By Alex Kirby
BBC News Online environment correspondent
People forced to flee by climate change or other disasters caused by human activities deserve recognition as refugees, a UK campaign group argues.
Climate change propels refugees
It says people affected by rising temperatures should be given a special status as "environmental refugees".
The foundation says there are tens of millions of these refugees already.
It wants the Geneva Convention changed or replaced to protect everyone who is forced to flee by environmental damage.
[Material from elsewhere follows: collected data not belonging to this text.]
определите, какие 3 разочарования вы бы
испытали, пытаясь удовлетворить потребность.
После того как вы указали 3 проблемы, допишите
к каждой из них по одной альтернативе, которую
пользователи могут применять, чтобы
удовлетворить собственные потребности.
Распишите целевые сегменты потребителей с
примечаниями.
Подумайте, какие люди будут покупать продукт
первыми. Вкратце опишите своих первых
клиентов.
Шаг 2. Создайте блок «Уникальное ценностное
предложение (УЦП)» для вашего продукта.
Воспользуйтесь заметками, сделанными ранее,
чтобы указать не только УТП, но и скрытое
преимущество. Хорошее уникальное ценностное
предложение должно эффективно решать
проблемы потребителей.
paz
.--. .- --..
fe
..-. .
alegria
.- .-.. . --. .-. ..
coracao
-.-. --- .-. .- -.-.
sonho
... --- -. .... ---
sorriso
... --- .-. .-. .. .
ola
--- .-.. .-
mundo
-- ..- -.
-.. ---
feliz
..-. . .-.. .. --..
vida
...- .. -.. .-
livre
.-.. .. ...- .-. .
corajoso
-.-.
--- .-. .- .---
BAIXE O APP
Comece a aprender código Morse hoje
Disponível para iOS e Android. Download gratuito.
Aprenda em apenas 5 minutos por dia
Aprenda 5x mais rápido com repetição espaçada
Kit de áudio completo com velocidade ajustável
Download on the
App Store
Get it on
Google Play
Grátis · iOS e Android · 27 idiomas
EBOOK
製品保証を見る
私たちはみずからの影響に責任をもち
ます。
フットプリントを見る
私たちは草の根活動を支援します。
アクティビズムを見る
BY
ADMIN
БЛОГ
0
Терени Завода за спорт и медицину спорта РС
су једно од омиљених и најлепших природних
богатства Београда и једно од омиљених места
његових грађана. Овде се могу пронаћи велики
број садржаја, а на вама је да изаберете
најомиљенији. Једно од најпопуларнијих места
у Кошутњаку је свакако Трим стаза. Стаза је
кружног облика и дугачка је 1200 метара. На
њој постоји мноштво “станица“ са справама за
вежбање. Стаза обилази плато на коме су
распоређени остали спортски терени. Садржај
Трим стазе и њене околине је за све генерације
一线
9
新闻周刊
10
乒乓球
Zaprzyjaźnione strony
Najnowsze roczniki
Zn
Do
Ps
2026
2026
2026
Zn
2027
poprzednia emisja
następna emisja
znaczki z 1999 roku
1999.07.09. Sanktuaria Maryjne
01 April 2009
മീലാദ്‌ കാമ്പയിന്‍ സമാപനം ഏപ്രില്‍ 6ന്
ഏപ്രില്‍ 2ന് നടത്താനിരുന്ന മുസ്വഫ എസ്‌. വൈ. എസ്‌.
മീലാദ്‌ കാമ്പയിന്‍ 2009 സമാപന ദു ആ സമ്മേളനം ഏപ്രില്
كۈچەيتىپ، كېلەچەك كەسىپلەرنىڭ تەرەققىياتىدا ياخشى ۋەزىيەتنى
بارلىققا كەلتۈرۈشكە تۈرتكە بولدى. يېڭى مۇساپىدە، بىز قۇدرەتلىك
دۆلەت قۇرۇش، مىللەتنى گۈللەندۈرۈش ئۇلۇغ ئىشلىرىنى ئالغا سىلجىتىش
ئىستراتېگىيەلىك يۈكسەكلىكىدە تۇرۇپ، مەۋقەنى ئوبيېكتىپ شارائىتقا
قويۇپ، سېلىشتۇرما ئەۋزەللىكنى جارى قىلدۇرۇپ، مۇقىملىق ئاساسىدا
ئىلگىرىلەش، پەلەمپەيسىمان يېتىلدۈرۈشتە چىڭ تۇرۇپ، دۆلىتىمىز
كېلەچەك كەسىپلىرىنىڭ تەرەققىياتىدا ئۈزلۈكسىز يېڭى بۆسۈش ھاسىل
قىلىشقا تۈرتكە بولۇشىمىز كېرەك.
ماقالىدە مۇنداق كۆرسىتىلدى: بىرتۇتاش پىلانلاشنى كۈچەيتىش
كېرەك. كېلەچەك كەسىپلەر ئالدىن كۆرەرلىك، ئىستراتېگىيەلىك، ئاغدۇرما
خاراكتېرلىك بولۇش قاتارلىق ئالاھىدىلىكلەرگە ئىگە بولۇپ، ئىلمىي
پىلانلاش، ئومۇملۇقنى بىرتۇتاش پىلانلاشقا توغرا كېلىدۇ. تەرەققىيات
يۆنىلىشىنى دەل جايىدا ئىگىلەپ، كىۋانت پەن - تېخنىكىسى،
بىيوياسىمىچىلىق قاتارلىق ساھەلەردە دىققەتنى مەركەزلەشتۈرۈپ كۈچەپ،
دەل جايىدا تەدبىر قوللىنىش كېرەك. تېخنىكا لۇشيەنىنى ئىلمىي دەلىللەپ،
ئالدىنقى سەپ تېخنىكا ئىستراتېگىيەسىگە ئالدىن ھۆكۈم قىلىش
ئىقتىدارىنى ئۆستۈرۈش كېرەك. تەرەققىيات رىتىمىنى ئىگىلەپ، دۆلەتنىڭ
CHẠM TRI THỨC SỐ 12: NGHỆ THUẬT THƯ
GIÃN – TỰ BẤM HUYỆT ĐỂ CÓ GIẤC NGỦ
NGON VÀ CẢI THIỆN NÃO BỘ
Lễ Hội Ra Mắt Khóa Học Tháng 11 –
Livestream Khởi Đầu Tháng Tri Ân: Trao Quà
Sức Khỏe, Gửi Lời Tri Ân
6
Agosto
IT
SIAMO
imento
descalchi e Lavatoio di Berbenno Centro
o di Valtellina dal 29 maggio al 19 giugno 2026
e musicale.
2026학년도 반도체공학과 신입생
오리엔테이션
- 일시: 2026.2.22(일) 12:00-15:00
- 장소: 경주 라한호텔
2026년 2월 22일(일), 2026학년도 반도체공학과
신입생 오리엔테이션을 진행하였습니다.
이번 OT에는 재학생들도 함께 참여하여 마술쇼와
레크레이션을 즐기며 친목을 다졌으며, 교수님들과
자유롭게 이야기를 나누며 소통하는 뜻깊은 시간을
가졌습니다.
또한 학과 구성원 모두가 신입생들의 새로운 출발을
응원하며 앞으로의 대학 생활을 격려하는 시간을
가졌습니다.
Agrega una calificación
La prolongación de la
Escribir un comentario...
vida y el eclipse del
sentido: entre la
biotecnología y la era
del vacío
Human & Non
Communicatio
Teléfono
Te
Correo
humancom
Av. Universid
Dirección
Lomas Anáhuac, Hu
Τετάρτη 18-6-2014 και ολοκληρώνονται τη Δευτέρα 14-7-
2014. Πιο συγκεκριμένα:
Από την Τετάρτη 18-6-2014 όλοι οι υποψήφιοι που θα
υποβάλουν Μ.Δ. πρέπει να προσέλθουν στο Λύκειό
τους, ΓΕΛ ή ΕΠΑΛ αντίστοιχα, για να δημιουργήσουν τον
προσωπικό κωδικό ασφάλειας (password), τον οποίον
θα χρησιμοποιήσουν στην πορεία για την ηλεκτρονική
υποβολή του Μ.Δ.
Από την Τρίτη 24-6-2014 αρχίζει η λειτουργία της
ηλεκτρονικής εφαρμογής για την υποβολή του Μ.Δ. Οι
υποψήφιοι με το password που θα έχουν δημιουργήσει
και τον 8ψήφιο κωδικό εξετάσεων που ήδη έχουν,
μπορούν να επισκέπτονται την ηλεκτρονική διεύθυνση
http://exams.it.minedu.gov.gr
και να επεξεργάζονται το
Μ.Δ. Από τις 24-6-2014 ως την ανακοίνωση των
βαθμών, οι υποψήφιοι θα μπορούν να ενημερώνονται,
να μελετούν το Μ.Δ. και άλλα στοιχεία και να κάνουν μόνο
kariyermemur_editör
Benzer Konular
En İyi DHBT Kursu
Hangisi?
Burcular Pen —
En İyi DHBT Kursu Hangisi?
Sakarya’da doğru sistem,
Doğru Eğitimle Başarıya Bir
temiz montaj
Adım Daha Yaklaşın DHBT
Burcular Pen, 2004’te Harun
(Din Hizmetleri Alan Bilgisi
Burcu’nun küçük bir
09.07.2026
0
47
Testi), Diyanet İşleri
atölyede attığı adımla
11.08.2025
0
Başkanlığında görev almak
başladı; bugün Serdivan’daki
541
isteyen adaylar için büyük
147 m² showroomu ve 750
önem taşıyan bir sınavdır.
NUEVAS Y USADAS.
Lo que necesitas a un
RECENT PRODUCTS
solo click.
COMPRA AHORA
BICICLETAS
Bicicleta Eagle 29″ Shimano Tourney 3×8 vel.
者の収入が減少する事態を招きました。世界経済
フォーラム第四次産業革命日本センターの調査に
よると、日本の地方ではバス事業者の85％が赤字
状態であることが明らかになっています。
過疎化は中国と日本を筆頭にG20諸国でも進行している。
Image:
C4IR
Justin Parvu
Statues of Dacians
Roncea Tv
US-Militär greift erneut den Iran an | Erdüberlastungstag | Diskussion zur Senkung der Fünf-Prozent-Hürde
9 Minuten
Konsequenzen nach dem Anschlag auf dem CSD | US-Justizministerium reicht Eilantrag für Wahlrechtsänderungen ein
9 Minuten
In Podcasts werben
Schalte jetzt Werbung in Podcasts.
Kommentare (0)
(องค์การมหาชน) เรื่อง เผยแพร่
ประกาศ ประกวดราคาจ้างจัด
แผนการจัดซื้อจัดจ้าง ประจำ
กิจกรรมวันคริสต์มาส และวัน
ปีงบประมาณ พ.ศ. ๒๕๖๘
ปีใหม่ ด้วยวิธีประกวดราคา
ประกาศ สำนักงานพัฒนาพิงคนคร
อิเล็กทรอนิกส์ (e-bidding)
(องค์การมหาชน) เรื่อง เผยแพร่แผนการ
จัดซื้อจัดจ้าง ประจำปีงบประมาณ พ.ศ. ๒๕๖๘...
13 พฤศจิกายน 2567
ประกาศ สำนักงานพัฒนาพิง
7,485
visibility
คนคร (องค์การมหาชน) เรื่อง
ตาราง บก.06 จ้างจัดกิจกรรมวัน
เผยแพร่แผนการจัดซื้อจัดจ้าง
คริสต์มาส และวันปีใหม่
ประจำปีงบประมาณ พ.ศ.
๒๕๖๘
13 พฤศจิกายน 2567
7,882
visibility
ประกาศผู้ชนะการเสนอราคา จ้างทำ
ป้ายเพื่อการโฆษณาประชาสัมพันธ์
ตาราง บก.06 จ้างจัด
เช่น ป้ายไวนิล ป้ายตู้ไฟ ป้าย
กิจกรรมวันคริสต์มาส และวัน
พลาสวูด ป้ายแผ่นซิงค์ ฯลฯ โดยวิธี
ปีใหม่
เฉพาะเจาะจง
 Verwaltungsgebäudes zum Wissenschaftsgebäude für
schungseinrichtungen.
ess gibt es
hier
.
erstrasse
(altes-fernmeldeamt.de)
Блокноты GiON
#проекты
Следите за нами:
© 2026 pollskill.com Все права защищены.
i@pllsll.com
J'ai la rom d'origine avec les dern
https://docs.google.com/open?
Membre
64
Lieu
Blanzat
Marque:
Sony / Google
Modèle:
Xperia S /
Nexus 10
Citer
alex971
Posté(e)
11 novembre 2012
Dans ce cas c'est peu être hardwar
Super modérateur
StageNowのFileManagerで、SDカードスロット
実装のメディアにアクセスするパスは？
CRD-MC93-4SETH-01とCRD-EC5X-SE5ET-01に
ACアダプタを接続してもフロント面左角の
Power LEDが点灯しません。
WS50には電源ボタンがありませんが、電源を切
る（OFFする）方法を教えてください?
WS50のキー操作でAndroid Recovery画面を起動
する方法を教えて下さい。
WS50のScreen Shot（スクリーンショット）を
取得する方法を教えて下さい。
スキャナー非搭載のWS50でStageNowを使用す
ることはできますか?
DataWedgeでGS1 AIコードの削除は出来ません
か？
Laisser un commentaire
In a report, Environmental Refugees: The Case For Recognition, the London-based foundation says there is a growing interdependency in a world where environmental problems have no respect for borders, so this new status is an essential response to a growing and unavoidable crisis.
It says the number of people around the world uprooted for environmental reasons probably totals 25 million, compared with 22 million displaced by civil wars and persecution.
By 2050, it suggests, there could be 150 million people worldwide "displaced by a cocktail of ecological 'push factors'".
Polluters to pay
Apart from amending or replacing the Geneva Convention, NEF suggests there should be compensation for ecological debts "to clarify the financial and environmental obligations of 'over-polluting' countries... "
One of the report's co-authors, Andrew Simms, said: "Hysteria and hypocrisy walk in the footsteps of refugees and migrants. The paranoia of wealthy countries is deeply ironic.
"Their carbon-intensive lifestyles are driving global warming, which is likely to become the largest single factor forcing people to flee their homes around the world... People in poor, vulnerable countries pay with their homes for our lifestyles."
NEF says the refugee convention lacks an explicit clause acknowledging the plight of people like these. If such a clause were added, it believes, there would then be an enforceable international duty to help them.
There are many environmental reasons to flee
The United Nations High Commission for Refugees says it is already overburdened and underfunded, and could not take on the extra work.
But Andrew Simms told BBC News Online: "Just because UNHCR's hands are full, that doesn't mean the problem will simply go away.
"Unless you create a proper legal status for the people affected and put the responsibility for helping them on the developed world, it will go on being the poor countries who are left to pick up the tab.
"We have a pretty watertight ability to pin the responsibility for climate change where it belongs.
"We know, for instance, that when it sits down to dinner on 2 January, a US family will already have consumed as much fossil fuel since the stroke of midnight on New Year's Day as a Tanzanian family will survive on for the entire year.
"What I find most outrageous is that - very conservatively - about $80bn is going in subsidies to fossil fuel industries in rich countries, against $0.4bn pledged to help poor ones to adapt to climate change."
NEF says other causes besides climate change are creating environmental refugees: they include dam-building, the spread of deserts, and the loss of forests.